Assignment: Write out the entire listing below exactly, with the pictures left out.

━━━━━ Task input ━━━━━

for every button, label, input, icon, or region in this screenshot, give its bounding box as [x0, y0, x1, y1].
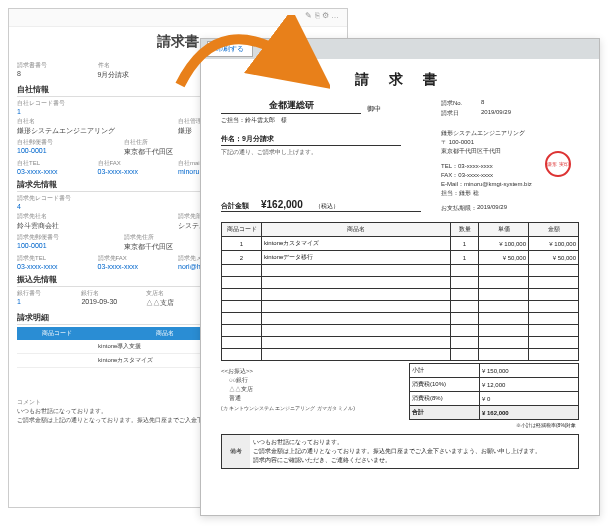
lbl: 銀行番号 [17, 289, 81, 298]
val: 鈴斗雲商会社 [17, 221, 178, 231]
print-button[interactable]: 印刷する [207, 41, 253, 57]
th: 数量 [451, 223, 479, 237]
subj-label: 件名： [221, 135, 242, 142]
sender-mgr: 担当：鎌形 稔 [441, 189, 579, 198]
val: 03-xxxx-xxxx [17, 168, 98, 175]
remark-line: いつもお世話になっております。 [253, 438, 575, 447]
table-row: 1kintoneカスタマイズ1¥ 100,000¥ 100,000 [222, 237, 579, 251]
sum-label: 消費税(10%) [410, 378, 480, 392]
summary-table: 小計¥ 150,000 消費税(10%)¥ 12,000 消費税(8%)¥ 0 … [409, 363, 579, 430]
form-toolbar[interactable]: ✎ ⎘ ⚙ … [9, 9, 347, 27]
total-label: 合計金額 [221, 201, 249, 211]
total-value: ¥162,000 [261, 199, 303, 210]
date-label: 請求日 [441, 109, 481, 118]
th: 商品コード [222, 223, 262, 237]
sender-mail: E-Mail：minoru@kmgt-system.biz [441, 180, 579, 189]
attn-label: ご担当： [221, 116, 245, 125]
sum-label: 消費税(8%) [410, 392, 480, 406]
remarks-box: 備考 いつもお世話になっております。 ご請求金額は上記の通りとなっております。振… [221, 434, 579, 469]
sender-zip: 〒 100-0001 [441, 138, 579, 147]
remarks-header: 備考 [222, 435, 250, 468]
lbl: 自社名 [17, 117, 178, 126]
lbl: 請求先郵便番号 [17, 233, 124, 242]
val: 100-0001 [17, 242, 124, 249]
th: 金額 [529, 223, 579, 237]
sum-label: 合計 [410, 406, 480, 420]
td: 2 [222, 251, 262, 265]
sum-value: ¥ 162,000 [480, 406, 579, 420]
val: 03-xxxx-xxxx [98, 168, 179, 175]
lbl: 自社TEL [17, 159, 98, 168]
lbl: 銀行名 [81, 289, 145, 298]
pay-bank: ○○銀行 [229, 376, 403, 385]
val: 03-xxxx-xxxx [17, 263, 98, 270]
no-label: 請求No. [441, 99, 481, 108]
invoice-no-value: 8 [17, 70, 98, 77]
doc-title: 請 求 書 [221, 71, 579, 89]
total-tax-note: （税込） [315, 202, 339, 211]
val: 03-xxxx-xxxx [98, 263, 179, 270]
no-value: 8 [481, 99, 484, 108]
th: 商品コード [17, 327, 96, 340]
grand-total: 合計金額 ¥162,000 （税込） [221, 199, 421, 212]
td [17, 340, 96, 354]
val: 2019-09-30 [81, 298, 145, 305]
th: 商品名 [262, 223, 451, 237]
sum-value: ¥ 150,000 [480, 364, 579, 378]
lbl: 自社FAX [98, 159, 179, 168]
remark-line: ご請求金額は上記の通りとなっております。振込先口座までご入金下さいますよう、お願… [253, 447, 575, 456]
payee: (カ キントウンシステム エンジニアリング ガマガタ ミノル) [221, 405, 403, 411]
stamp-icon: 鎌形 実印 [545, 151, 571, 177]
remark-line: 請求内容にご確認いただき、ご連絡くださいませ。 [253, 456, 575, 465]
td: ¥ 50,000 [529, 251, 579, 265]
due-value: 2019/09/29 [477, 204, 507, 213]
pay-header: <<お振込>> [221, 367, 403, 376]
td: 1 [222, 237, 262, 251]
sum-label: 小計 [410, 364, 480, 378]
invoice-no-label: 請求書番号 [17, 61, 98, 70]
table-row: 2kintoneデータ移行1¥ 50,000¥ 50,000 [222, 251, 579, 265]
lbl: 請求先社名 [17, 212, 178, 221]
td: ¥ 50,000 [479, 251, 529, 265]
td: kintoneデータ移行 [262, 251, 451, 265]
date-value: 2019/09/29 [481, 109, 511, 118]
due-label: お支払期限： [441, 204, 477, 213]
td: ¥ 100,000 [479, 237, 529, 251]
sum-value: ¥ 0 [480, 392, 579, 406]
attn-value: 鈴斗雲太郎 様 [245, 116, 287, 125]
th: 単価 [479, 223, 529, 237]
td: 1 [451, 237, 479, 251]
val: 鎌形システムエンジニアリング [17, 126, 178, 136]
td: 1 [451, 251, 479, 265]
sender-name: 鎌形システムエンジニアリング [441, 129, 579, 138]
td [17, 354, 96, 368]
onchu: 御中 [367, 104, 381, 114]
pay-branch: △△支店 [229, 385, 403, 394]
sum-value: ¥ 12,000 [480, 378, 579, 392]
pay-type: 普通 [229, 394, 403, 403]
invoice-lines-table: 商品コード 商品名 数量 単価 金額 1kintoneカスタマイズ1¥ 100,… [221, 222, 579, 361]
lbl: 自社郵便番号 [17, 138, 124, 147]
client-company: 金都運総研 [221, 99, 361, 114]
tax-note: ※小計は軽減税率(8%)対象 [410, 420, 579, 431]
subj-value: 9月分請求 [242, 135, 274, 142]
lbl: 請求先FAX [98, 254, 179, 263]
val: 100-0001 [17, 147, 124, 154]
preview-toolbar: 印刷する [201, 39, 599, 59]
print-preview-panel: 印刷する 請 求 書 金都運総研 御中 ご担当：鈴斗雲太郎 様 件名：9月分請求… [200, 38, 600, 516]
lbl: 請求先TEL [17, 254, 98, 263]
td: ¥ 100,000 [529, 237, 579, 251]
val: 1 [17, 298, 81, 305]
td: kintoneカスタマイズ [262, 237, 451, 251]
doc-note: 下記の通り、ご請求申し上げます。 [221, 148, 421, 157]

━━━━━

Reply to the task:
for every button, label, input, icon, or region in this screenshot, give its bounding box as [x0, y0, x1, y1].
lbl: 銀行番号 [17, 289, 81, 298]
val: 鈴斗雲商会社 [17, 221, 178, 231]
print-button[interactable]: 印刷する [207, 41, 253, 57]
th: 数量 [451, 223, 479, 237]
subj-label: 件名： [221, 135, 242, 142]
sender-mgr: 担当：鎌形 稔 [441, 189, 579, 198]
val: 03-xxxx-xxxx [17, 168, 98, 175]
remark-line: いつもお世話になっております。 [253, 438, 575, 447]
table-row: 1kintoneカスタマイズ1¥ 100,000¥ 100,000 [222, 237, 579, 251]
sum-label: 消費税(10%) [410, 378, 480, 392]
summary-table: 小計¥ 150,000 消費税(10%)¥ 12,000 消費税(8%)¥ 0 … [409, 363, 579, 430]
form-toolbar[interactable]: ✎ ⎘ ⚙ … [9, 9, 347, 27]
total-label: 合計金額 [221, 201, 249, 211]
total-value: ¥162,000 [261, 199, 303, 210]
date-label: 請求日 [441, 109, 481, 118]
th: 商品コード [222, 223, 262, 237]
sender-mail: E-Mail：minoru@kmgt-system.biz [441, 180, 579, 189]
attn-label: ご担当： [221, 116, 245, 125]
sum-label: 消費税(8%) [410, 392, 480, 406]
remarks-box: 備考 いつもお世話になっております。 ご請求金額は上記の通りとなっております。振… [221, 434, 579, 469]
sender-zip: 〒 100-0001 [441, 138, 579, 147]
remarks-header: 備考 [222, 435, 250, 468]
lbl: 自社名 [17, 117, 178, 126]
lbl: 請求先郵便番号 [17, 233, 124, 242]
val: 100-0001 [17, 242, 124, 249]
th: 金額 [529, 223, 579, 237]
sum-label: 合計 [410, 406, 480, 420]
td: 2 [222, 251, 262, 265]
sum-value: ¥ 162,000 [480, 406, 579, 420]
val: 03-xxxx-xxxx [98, 168, 179, 175]
lbl: 自社TEL [17, 159, 98, 168]
lbl: 銀行名 [81, 289, 145, 298]
pay-bank: ○○銀行 [229, 376, 403, 385]
val: 03-xxxx-xxxx [17, 263, 98, 270]
no-label: 請求No. [441, 99, 481, 108]
invoice-no-value: 8 [17, 70, 98, 77]
doc-title: 請 求 書 [221, 71, 579, 89]
total-tax-note: （税込） [315, 202, 339, 211]
val: 03-xxxx-xxxx [98, 263, 179, 270]
no-value: 8 [481, 99, 484, 108]
th: 商品コード [17, 327, 96, 340]
grand-total: 合計金額 ¥162,000 （税込） [221, 199, 421, 212]
td [17, 340, 96, 354]
val: 2019-09-30 [81, 298, 145, 305]
th: 商品名 [262, 223, 451, 237]
sum-value: ¥ 150,000 [480, 364, 579, 378]
lbl: 自社FAX [98, 159, 179, 168]
remark-line: ご請求金額は上記の通りとなっております。振込先口座までご入金下さいますよう、お願… [253, 447, 575, 456]
payee: (カ キントウンシステム エンジニアリング ガマガタ ミノル) [221, 405, 403, 411]
stamp-icon: 鎌形 実印 [545, 151, 571, 177]
remark-line: 請求内容にご確認いただき、ご連絡くださいませ。 [253, 456, 575, 465]
td: ¥ 50,000 [529, 251, 579, 265]
due-value: 2019/09/29 [477, 204, 507, 213]
pay-header: <<お振込>> [221, 367, 403, 376]
td: 1 [222, 237, 262, 251]
sum-label: 小計 [410, 364, 480, 378]
invoice-no-label: 請求書番号 [17, 61, 98, 70]
table-row: 2kintoneデータ移行1¥ 50,000¥ 50,000 [222, 251, 579, 265]
lbl: 請求先社名 [17, 212, 178, 221]
td: ¥ 50,000 [479, 251, 529, 265]
td: kintoneデータ移行 [262, 251, 451, 265]
date-value: 2019/09/29 [481, 109, 511, 118]
due-label: お支払期限： [441, 204, 477, 213]
td: ¥ 100,000 [479, 237, 529, 251]
sum-value: ¥ 0 [480, 392, 579, 406]
attn-value: 鈴斗雲太郎 様 [245, 116, 287, 125]
th: 単価 [479, 223, 529, 237]
td: 1 [451, 237, 479, 251]
val: 鎌形システムエンジニアリング [17, 126, 178, 136]
td: 1 [451, 251, 479, 265]
sender-name: 鎌形システムエンジニアリング [441, 129, 579, 138]
td [17, 354, 96, 368]
onchu: 御中 [367, 104, 381, 114]
pay-branch: △△支店 [229, 385, 403, 394]
sum-value: ¥ 12,000 [480, 378, 579, 392]
pay-type: 普通 [229, 394, 403, 403]
invoice-lines-table: 商品コード 商品名 数量 単価 金額 1kintoneカスタマイズ1¥ 100,… [221, 222, 579, 361]
lbl: 自社郵便番号 [17, 138, 124, 147]
client-company: 金都運総研 [221, 99, 361, 114]
tax-note: ※小計は軽減税率(8%)対象 [410, 420, 579, 431]
subj-value: 9月分請求 [242, 135, 274, 142]
lbl: 請求先FAX [98, 254, 179, 263]
val: 100-0001 [17, 147, 124, 154]
preview-toolbar: 印刷する [201, 39, 599, 59]
print-preview-panel: 印刷する 請 求 書 金都運総研 御中 ご担当：鈴斗雲太郎 様 件名：9月分請求… [200, 38, 600, 516]
lbl: 請求先TEL [17, 254, 98, 263]
td: ¥ 100,000 [529, 237, 579, 251]
val: 1 [17, 298, 81, 305]
td: kintoneカスタマイズ [262, 237, 451, 251]
doc-note: 下記の通り、ご請求申し上げます。 [221, 148, 421, 157]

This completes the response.